Cortisol is the primary glucocorticoid hormone synthesised and secreted by the adrenal cortex. It is essential for life, regulating carbohydrate, protein and lipid metabolism, maintaining blood pre...

Cortisol is the primary glucocorticoid hormone synthesised and secreted by the adrenal cortex. It is essential for life, regulating carbohydrate, protein and lipid metabolism, maintaining blood pressure and inhibiting allergic and inflammatory reactions. Cortisol is synthesised and secreted by the cortex of the adrenal gland under the direction of adrenocorticotropic hormone (ACTH). ACTH is secreted in a circadian pattern by the anterior lobe of the pituitary gland in response to corticotropin releasing hormone (CRH) secretion by the hypothalamus. Increased ACTH levels stimulate cortisol secretion. As levels of cortisol increase they inhibit CRH secretion which subsequently inhibits ACTH secretion and the production of cortisol decreases.Circulating cortisol levels follow a diurnal pattern in healthy individuals with the highest levels seen in the morning after waking and the lowest in the evening. Disorders of the hypothalamic-pituitary-adrenal axis override this diurnal pattern.
Cushing’s syndrome is caused by increased production of cortisol due to either primary or secondary adrenal hyperfunction. Causes of primary adrenal hyperfunction are adrenal tumours and nodular adrenal hyperplasia. Secondary adrenal hyperfunction is caused by pituitary overproduction of ACTH or ectopic production of ACTH/CRH by a tumour. Increased cortisol levels are induced by pregnancy and by stress due to depression, trauma, surgery, hypoglycaemia, alcoholism, uncontrolled diabetes and starvation.

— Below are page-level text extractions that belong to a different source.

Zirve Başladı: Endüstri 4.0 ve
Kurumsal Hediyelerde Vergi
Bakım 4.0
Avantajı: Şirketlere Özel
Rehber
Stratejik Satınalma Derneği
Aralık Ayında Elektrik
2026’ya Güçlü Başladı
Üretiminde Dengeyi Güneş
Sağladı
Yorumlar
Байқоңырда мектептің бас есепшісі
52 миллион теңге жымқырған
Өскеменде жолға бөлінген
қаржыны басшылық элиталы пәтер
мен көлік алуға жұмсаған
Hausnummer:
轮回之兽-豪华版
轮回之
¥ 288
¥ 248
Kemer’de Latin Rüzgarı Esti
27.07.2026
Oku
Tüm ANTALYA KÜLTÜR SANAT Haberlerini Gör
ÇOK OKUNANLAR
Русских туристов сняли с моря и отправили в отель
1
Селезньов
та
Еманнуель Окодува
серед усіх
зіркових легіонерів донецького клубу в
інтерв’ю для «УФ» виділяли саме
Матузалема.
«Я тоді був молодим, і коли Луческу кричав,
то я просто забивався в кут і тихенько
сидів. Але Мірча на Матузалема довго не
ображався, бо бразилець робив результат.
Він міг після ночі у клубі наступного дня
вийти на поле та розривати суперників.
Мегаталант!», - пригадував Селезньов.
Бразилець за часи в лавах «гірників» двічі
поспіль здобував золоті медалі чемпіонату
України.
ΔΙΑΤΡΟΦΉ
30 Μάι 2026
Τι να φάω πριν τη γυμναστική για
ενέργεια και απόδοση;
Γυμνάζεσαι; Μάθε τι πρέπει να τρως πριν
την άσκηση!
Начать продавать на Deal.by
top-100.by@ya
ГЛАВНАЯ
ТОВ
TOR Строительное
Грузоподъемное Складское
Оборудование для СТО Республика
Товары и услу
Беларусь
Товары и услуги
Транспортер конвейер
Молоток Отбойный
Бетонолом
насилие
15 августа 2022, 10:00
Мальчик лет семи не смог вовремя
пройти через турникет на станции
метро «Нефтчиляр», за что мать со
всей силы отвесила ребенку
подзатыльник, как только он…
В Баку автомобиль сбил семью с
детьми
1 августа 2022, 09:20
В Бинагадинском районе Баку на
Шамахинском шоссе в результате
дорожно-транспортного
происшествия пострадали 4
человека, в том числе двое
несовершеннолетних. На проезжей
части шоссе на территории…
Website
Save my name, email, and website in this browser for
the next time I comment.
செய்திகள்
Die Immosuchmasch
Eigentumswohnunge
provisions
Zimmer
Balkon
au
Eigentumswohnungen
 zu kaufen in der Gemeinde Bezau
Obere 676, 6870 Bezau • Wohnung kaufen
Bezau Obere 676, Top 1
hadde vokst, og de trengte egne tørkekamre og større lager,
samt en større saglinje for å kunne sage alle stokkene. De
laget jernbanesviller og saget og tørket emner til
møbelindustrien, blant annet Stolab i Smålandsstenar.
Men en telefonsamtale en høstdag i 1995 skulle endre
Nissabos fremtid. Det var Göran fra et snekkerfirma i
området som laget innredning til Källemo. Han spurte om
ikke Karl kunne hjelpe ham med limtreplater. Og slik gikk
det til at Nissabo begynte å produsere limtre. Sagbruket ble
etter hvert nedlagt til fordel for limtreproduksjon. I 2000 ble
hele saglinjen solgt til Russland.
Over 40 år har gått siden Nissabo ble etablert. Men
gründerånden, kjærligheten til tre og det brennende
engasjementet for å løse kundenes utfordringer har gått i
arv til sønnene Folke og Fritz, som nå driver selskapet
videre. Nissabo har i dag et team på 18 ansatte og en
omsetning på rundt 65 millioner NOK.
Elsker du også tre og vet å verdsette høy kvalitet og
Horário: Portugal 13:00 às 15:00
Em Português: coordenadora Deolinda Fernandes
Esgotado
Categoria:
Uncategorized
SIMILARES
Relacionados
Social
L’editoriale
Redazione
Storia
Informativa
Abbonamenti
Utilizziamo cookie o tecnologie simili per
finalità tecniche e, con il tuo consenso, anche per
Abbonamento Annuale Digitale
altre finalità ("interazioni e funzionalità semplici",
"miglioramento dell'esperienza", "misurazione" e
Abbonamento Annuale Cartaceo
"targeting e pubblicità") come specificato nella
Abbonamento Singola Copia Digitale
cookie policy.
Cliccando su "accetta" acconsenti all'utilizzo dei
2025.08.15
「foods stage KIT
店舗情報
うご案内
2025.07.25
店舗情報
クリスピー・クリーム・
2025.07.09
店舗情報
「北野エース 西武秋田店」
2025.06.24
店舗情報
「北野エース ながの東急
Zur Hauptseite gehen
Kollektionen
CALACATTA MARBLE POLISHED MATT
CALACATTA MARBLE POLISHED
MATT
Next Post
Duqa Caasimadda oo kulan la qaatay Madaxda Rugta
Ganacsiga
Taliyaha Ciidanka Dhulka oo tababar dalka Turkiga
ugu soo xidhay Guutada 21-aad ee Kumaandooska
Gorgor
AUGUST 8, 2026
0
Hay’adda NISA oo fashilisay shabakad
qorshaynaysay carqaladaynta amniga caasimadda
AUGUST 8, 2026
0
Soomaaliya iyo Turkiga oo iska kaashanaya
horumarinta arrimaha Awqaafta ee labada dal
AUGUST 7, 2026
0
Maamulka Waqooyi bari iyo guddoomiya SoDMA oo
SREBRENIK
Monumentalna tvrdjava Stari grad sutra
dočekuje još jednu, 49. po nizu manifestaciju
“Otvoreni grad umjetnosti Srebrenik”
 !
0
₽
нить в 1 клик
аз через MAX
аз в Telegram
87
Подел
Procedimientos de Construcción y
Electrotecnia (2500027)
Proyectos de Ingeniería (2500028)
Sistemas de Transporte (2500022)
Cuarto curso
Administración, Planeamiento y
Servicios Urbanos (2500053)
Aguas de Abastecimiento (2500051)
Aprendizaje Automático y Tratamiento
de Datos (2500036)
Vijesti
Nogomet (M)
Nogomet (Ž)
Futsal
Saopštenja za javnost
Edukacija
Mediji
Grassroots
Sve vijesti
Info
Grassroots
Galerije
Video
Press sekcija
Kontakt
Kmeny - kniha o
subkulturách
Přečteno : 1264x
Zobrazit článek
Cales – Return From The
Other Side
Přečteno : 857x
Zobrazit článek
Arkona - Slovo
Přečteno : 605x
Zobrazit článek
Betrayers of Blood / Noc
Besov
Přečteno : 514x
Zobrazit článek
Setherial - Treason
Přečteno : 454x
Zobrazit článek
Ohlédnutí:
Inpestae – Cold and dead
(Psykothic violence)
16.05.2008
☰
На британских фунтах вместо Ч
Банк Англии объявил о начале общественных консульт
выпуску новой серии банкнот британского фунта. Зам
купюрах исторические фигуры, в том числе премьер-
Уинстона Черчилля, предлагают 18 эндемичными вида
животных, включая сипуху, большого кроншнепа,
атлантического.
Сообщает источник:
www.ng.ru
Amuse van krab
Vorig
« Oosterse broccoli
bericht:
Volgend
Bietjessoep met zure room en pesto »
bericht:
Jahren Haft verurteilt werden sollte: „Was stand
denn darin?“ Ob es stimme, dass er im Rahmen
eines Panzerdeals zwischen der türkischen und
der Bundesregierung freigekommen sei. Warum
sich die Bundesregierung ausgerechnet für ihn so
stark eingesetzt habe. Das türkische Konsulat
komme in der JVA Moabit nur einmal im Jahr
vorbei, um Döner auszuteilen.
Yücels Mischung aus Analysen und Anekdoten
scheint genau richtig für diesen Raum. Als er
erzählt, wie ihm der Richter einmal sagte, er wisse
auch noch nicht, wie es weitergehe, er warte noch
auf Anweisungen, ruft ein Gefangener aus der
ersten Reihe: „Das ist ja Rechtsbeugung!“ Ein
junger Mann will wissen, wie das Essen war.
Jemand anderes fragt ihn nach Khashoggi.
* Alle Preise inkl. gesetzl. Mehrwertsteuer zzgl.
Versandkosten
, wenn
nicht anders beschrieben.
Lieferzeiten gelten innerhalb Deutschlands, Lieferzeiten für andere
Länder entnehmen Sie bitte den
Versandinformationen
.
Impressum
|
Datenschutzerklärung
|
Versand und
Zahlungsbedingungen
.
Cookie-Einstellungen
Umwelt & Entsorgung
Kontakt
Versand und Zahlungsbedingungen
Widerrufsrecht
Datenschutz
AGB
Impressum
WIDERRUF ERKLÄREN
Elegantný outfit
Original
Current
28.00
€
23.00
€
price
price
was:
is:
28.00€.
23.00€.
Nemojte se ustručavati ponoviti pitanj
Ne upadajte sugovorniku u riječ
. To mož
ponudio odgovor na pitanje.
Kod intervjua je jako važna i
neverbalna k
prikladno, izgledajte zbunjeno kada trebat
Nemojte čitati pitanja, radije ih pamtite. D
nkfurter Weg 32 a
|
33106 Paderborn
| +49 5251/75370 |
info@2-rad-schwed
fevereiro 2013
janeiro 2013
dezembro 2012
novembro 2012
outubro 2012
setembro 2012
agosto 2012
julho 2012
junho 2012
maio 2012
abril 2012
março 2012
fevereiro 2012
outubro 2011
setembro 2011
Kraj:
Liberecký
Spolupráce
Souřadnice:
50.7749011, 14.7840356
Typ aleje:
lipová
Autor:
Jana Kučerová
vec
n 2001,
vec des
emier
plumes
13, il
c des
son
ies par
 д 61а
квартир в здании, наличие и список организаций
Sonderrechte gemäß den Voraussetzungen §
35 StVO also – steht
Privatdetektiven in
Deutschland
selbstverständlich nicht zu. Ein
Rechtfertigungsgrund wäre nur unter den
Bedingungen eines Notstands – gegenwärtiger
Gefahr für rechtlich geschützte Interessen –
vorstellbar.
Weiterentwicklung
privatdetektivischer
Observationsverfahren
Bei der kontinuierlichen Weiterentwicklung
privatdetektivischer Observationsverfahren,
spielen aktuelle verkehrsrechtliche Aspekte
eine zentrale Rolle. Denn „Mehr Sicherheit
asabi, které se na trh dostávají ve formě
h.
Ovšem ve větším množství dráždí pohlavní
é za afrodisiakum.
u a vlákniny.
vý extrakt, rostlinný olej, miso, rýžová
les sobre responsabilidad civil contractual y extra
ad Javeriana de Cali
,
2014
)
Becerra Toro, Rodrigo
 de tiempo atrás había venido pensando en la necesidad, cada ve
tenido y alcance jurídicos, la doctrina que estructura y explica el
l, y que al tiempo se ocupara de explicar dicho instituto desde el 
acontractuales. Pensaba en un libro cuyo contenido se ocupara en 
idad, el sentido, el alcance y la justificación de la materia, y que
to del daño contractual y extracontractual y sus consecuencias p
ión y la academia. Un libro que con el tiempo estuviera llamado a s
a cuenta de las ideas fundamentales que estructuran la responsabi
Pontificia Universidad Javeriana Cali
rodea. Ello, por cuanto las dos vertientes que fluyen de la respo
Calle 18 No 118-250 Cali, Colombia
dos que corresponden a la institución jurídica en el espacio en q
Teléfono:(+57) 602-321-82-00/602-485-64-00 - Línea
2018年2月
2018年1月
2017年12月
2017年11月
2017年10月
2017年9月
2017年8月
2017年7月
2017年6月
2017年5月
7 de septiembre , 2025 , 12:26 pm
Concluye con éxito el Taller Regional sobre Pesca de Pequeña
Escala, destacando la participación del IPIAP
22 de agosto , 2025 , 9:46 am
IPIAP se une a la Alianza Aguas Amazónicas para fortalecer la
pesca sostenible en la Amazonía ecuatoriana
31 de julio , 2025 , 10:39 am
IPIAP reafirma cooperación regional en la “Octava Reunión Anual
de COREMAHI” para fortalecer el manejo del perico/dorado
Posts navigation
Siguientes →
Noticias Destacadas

Cortisol circulates largely (90-95%) protein bound to corticosteroid binding globulin (CBG) and albumin. The hormone is metabolised by the liver to form a number of metabolically inactive products, which are excreted in urine mainly in the form of conjugated metabolites. About 1% is excreted unchanged in the urine. This is the urinary "free" cortisol and reflects the concentrations of circulating non protein-bound cortisol.

A 24-hour urinary cortisol measurement is one of the tests used in initial screening for Cushing’s syndrome because it provides an assessment of cortisol production that is not affected by diurnal variation (as is the case for untimed serum cortisol measurements).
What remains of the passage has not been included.